- _WHAT NEEDS TO BE DONE_: The answer must reproduce every record exactly, with all pictures omitted.

- _DATASET EXTRACT_:
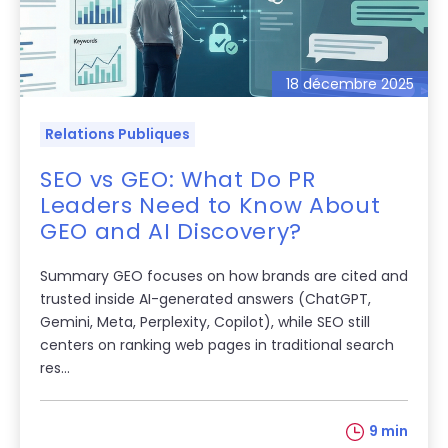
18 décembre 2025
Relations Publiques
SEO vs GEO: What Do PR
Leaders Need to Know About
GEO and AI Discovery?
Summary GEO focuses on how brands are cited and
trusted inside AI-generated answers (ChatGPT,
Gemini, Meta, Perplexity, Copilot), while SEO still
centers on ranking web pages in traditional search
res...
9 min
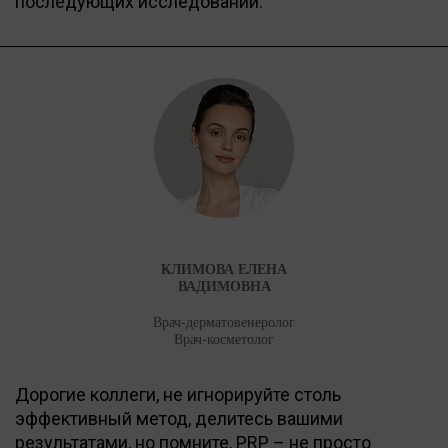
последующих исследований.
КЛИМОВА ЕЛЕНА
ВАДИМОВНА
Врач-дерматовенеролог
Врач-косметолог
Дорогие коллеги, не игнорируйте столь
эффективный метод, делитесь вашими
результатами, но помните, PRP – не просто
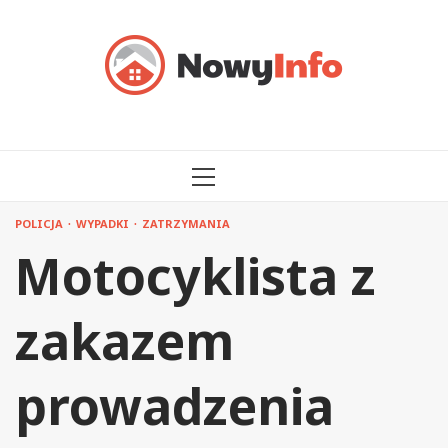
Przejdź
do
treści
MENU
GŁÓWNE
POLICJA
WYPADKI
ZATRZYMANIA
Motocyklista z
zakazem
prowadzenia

- _ANSWER BELOW_:
18 décembre 2025
Relations Publiques
SEO vs GEO: What Do PR
Leaders Need to Know About
GEO and AI Discovery?
Summary GEO focuses on how brands are cited and
trusted inside AI-generated answers (ChatGPT,
Gemini, Meta, Perplexity, Copilot), while SEO still
centers on ranking web pages in traditional search
res...
9 min
последующих исследований.
КЛИМОВА ЕЛЕНА
ВАДИМОВНА
Врач-дерматовенеролог
Врач-косметолог
Дорогие коллеги, не игнорируйте столь
эффективный метод, делитесь вашими
результатами, но помните, PRP – не просто
Przejdź
do
treści
MENU
GŁÓWNE
POLICJA
WYPADKI
ZATRZYMANIA
Motocyklista z
zakazem
prowadzenia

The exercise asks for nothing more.